In the current Spark, when submitting application on YARN with remote resources 
`./bin/spark-shell --jars 
http://central.maven.org/maven2/com/github/swagger-akka-http/swagger-akka-http_2.11/0.10.1/swagger-akka-http_2.11-0.10.1.jar
 --master yarn-client -v`, Spark will be failed with:

```
java.io.IOException: No FileSystem for scheme: http
        at 
org.apache.hadoop.fs.FileSystem.getFileSystemClass(FileSystem.java:2586)
        at 
org.apache.hadoop.fs.FileSystem.createFileSystem(FileSystem.java:2593)
        at org.apache.hadoop.fs.FileSystem.access$200(FileSystem.java:91)
        at 
org.apache.hadoop.fs.FileSystem$Cache.getInternal(FileSystem.java:2632)
        at org.apache.hadoop.fs.FileSystem$Cache.get(FileSystem.java:2614)
        at org.apache.hadoop.fs.FileSystem.get(FileSystem.java:370)
        at org.apache.hadoop.fs.Path.getFileSystem(Path.java:296)
        at 
org.apache.spark.deploy.yarn.Client.copyFileToRemote(Client.scala:354)
        at 
org.apache.spark.deploy.yarn.Client.org$apache$spark$deploy$yarn$Client$$distribute$1(Client.scala:478)
        at 
org.apache.spark.deploy.yarn.Client$$anonfun$prepareLocalResources$11$$anonfun$apply$6.apply(Client.scala:600)
        at 
org.apache.spark.deploy.yarn.Client$$anonfun$prepareLocalResources$11$$anonfun$apply$6.apply(Client.scala:599)
        at scala.collection.mutable.ArraySeq.foreach(ArraySeq.scala:74)
        at 
org.apache.spark.deploy.yarn.Client$$anonfun$prepareLocalResources$11.apply(Client.scala:599)
        at 
org.apache.spark.deploy.yarn.Client$$anonfun$prepareLocalResources$11.apply(Client.scala:598)
        at scala.collection.immutable.List.foreach(List.scala:381)
        at 
org.apache.spark.deploy.yarn.Client.prepareLocalResources(Client.scala:598)
        at 
org.apache.spark.deploy.yarn.Client.createContainerLaunchContext(Client.scala:848)
        at 
org.apache.spark.deploy.yarn.Client.submitApplication(Client.scala:173)
```

This is because `YARN#client` assumes resources are on the Hadoop compatible 
FS. To fix this problem, here propose to download remote http(s) resources to 
local and add this local downloaded resources to dist cache.
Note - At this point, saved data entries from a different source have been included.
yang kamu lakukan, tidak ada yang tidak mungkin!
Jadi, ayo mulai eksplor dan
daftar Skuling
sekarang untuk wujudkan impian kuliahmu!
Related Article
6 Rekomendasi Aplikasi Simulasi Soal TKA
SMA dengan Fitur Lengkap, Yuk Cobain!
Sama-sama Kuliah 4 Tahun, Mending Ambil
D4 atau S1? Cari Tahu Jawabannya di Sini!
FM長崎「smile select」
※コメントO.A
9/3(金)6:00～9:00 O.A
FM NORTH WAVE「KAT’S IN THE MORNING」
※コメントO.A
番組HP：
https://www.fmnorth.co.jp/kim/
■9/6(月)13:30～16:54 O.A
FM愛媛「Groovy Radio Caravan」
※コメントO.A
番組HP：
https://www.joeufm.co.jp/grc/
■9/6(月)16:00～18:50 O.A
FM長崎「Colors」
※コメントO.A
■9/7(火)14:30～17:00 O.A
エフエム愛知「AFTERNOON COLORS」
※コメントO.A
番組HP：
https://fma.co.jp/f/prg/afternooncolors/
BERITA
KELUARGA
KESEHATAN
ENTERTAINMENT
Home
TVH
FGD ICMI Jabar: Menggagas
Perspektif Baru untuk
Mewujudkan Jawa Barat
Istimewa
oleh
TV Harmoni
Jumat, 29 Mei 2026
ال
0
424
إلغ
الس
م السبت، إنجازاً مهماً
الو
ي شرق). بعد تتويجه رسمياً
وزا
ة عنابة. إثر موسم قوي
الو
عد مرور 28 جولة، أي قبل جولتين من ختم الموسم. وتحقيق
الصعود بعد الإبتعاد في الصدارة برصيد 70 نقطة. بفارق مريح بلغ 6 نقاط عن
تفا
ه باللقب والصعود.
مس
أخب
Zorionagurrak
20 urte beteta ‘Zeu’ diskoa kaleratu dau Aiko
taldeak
This solution has 
one downside: remote resources are downloaded and uploaded again, but it only 
restricted to only remote http(s) resources, also the overhead is not so big. 
The advantages of this solution is that it is simple and the code changes 
restricts to only `SparkSubmit`.

## How was this patch tested?

Unit test added, also verified in local cluster.

Author: jerryshao <ss...@hortonworks.com>

Closes #19130 from jerryshao/SPARK-21917.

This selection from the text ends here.